**Exercise instructions**
Filter the data below for the string "docx" and copy each matching line.

**Data extract**
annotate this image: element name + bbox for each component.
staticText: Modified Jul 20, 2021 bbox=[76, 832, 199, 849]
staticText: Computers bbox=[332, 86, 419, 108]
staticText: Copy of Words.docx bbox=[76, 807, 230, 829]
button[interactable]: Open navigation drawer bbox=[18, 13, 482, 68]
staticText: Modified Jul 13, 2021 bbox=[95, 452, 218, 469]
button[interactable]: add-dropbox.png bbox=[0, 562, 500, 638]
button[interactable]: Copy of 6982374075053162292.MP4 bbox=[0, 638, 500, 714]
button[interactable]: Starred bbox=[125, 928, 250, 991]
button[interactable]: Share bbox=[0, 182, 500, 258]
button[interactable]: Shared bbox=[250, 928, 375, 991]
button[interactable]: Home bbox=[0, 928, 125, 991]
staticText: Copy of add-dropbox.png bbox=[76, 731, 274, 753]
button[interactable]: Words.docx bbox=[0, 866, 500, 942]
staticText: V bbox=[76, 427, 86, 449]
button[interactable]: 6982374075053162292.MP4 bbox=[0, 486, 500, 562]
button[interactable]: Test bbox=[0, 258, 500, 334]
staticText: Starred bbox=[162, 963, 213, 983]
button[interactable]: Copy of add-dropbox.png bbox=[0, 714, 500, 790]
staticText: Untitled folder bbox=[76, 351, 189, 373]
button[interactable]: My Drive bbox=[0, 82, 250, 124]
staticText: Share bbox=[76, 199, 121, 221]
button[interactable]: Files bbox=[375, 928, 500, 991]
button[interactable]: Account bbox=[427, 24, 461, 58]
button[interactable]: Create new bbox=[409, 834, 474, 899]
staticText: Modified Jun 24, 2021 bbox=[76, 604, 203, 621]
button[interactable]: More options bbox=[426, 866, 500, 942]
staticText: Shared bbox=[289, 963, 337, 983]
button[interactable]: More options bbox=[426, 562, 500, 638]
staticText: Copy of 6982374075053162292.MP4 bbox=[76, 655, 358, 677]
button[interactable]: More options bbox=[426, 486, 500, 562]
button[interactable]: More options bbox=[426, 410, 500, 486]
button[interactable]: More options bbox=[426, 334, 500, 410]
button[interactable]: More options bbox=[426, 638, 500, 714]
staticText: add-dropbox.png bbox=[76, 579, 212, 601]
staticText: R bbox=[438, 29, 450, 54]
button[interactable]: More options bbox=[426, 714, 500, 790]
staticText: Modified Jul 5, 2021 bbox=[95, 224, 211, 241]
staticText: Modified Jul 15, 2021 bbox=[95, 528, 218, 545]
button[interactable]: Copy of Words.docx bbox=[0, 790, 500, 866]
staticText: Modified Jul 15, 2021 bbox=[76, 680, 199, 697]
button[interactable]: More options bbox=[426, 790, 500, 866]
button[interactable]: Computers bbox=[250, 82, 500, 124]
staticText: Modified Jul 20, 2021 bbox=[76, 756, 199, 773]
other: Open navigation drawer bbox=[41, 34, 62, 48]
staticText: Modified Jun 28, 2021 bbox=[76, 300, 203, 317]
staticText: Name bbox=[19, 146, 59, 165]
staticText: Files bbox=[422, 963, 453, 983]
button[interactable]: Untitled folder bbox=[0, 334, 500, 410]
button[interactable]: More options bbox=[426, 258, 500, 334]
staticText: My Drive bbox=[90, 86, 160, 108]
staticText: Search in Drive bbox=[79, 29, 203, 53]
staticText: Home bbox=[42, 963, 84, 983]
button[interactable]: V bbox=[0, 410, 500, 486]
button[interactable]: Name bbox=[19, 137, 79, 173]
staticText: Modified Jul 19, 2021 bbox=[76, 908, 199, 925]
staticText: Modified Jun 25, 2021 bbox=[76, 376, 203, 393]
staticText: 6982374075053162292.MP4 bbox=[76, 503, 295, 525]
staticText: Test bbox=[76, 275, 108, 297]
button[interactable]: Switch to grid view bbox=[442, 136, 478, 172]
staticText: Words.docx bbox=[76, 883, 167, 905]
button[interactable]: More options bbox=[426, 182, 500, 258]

==

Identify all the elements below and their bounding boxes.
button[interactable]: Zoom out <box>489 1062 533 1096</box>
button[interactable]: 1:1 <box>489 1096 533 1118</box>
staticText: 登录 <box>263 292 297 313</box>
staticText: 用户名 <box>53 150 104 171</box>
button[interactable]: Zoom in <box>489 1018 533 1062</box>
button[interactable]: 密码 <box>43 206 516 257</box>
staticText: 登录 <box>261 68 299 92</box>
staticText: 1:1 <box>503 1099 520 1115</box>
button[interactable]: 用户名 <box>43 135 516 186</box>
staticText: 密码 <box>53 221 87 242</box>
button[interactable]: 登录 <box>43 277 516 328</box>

**Answer to this task**
staticText: Copy of Words.docx bbox=[76, 807, 230, 829]
button[interactable]: Words.docx bbox=[0, 866, 500, 942]
button[interactable]: Copy of Words.docx bbox=[0, 790, 500, 866]
staticText: Words.docx bbox=[76, 883, 167, 905]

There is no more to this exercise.